Unlike RV infection, NTHi appears to be protective against respiratory syncytial virus (RSV) infection in vitro [96]. Previous exposure to live NTHi significantly reduces expression of RSV RNA in 16HBEo- cells, an effect dependent on epithelial cell invasion, and not observed with influenza A virus. NTHi may prevent entry by directly binding to RSV particles or by inhibiting RSV binding to its receptor, nucleolin. Thus, NTHi infection may mediate complex interactions with secondary viral infection, with it being protective in some instances but increasing infectivity in others.

SARS-CoV-2 infection does not seem to have increased susceptibility to Haemophilus. On the contrary, Haemophilus is one of several important respiratory pathogens with the potential to cause invasive disease and which are spread by droplet spread, and it has been interesting to note the beneficial impact of COVID-19 containment policies during 2020. In a study of 24 countries reporting Haemophilus surveillance data, all countries experienced a significant and sustained reduction in invasive diseases caused by H. influenzae, as well as by S. pneumoniae and Neisseria meningitidis, in early 2020, whilst there was no difference in invasive disease caused by the non-respiratory pathogen S. agalactiae [97]. Likewise in a UK study of over 20 000 intensive care unit admissions, H. influenzae was a less common cause of early ventilator-associated pneumonia in patients with SARS-CoV-2 infection than in those without [98]. Similarly, a UK study of people admitted to hospital with probable SARS-CoV-2 infection found that clinically significant respiratory or bloodstream culture results were rare, occurring in only 2% of such patients. Of these, 70% were secondary bacterial infections occurring more than 2 days after admission, with Haemophilus the second most common pathogen [99]. Thus, the interactions between Haemophilus and bacteria are complex and differ between viruses, with COVID providing a natural experiment in the effects of social distancing on Haemophilus transmission.

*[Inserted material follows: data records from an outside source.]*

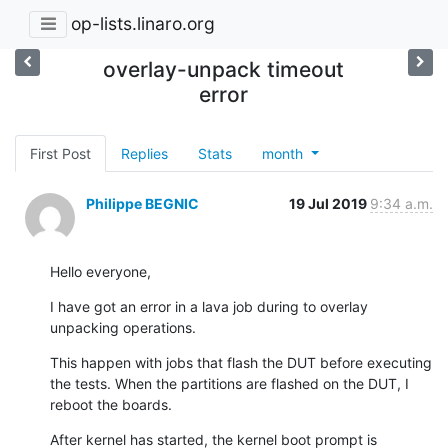
op-lists.linaro.org
overlay-unpack timeout
error
First Post
Replies
Stats
month
Philippe BEGNIC
19 Jul 2019
9:34 a.m.
Hello everyone,
I have got an error in a lava job during to overlay 
unpacking operations.
This happen with jobs that flash the DUT before executing 
the tests. When the partitions are flashed on the DUT, I 
reboot the boards.
After kernel has started, the kernel boot prompt is 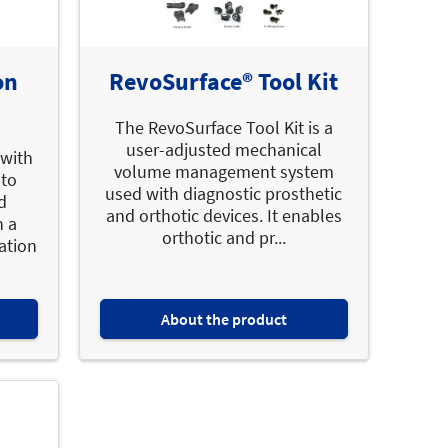
on
RevoSurface® Tool Kit
The RevoSurface Tool Kit is a
user-adjusted mechanical
 with
volume management system
 to
used with diagnostic prosthetic
d
and orthotic devices. It enables
n a
orthotic and pr...
ation
About the product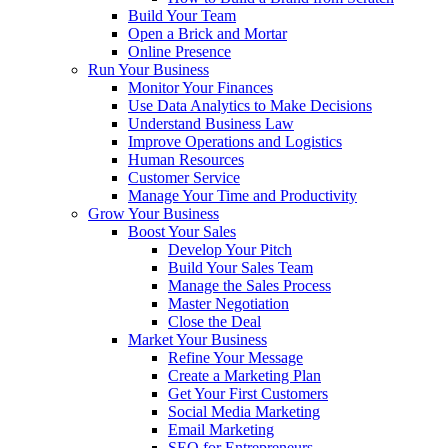
Build Your Team
Open a Brick and Mortar
Online Presence
Run Your Business
Monitor Your Finances
Use Data Analytics to Make Decisions
Understand Business Law
Improve Operations and Logistics
Human Resources
Customer Service
Manage Your Time and Productivity
Grow Your Business
Boost Your Sales
Develop Your Pitch
Build Your Sales Team
Manage the Sales Process
Master Negotiation
Close the Deal
Market Your Business
Refine Your Message
Create a Marketing Plan
Get Your First Customers
Social Media Marketing
Email Marketing
SEO for Entrepreneurs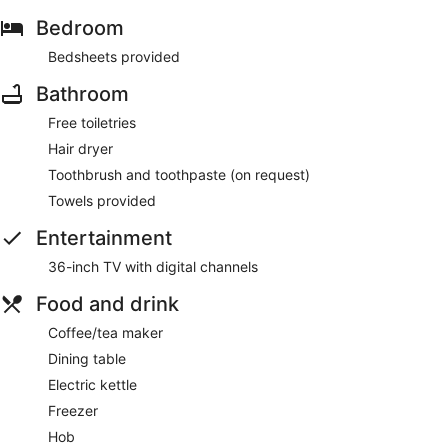
Bedroom
Bedsheets provided
Bathroom
Free toiletries
Hair dryer
Toothbrush and toothpaste (on request)
Towels provided
Entertainment
36-inch TV with digital channels
Food and drink
Coffee/tea maker
Dining table
Electric kettle
Freezer
Hob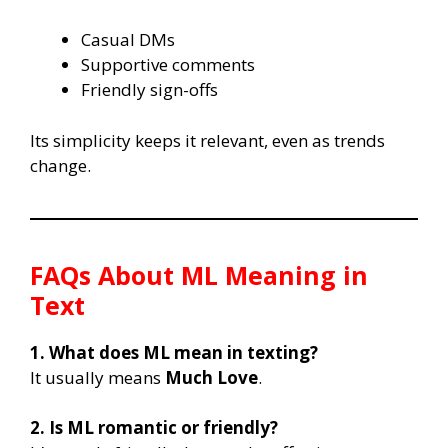
Casual DMs
Supportive comments
Friendly sign-offs
Its simplicity keeps it relevant, even as trends
change.
FAQs About
ML Meaning in
Text
1. What does ML mean in texting?
It usually means
Much Love
.
2. Is ML romantic or friendly?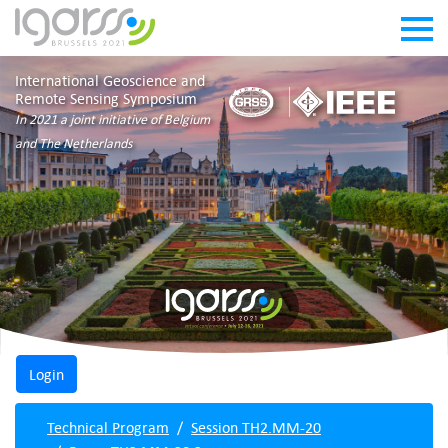
International Geoscience and
Remote Sensing Symposium
In 2021 a joint initiative of Belgium
and The Netherlands
Technical Program
Session TH2.MM-20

Mechanisms of persistent infection

NTHi has evolved a variety of ways to evade detection by the immune system and clearance from the airways. NTHi is primarily an extracellular pathogen; however, clinically, infections frequently recur following extracellular-acting antibiotics [100, 101], and NTHi is frequently observed within epithelial cells in the middle ear and lower airways [102]. This, along with its ability to form biofilm-like structures, display antigenic variation of surface molecules and express multiple adhesins, is likely to contribute to its persistence in COPD, as recently reviewed by Ahearn et al. [94]. Here we focus on persistent NTHi infection in human airways diseases with a focus on implications for asthma.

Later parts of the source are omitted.